O Instituto dos Comportamentos Aditivos e das Dependências (ICAD) abriu uma nova unidade especializada no tratamento da dependência de videojogos, localizada no antigo Hospital de Matosinhos.
A nova resposta tem capacidade para acompanhar cerca de 100 jovens durante um período entre 18 e 24 meses. O programa terapêutico dura de oito a dez meses e busca ajudar os usuários a recuperar o equilíbrio entre o tempo dedicado aos videogames, à escola, ao sono e à vida social. Após essa fase, os participantes continuam sendo acompanhados por mais um ano por meio de sessões grupais. O tratamento também inclui apoio às famílias e poderá ser estendido a outras regiões do país.
Além da intervenção clínica, a unidade desenvolverá trabalho nas áreas da investigação, prevenção de comportamentos aditivos associados aos videojogos e ao ambiente digital, bem como promoção da literacia em saúde.
Embora a intervenção se destine sobretudo a jovens com idades compreendidas entre os 12 e os 24 anos, a equipa responsável garante que a unidade está preparada para receber pessoas de outras faixas etárias.
Desde 2018, a Organização Mundial de Saúde reconhece o jogo problemático como uma patologia integrada no grupo dos vícios comportamentais. Esta condição é caracterizada pelo uso excessivo e descontrolado de videogames ou jogos online, levando ao abandono de atividades essenciais, como escola, trabalho ou vida social.
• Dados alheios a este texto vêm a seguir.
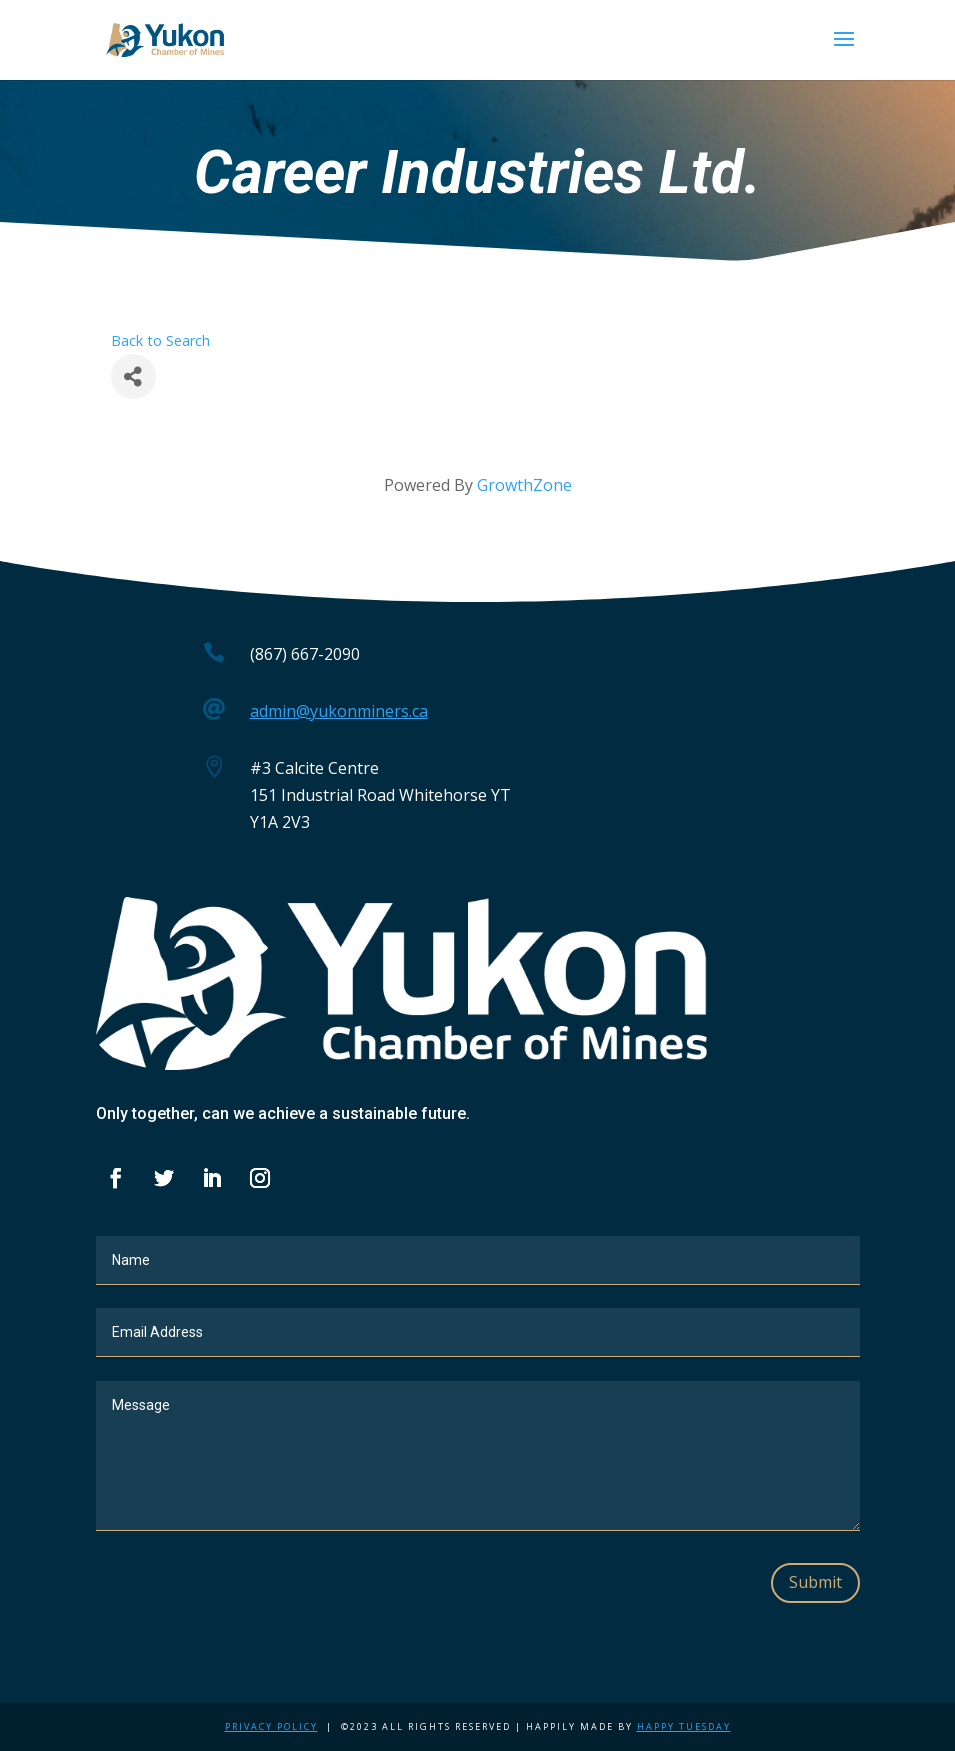 This screenshot has height=1751, width=955. What do you see at coordinates (160, 340) in the screenshot?
I see `Back to Search` at bounding box center [160, 340].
Mário Santos, psiquiatra responsável pelo programa, alerta que um dos principais sinais de alerta surge quando os jovens começam a desistir de atividades importantes e, posteriormente, deixam de sentir prazer noutras áreas da sua vida. Como explica, “normalmente, quando se cria uma questão problemática, o entretenimento deixa de ser entretenimento”. Entre as consequências mais comuns estão ansiedade, sintomas depressivos, distúrbios do sono e hábitos alimentares pouco saudáveis.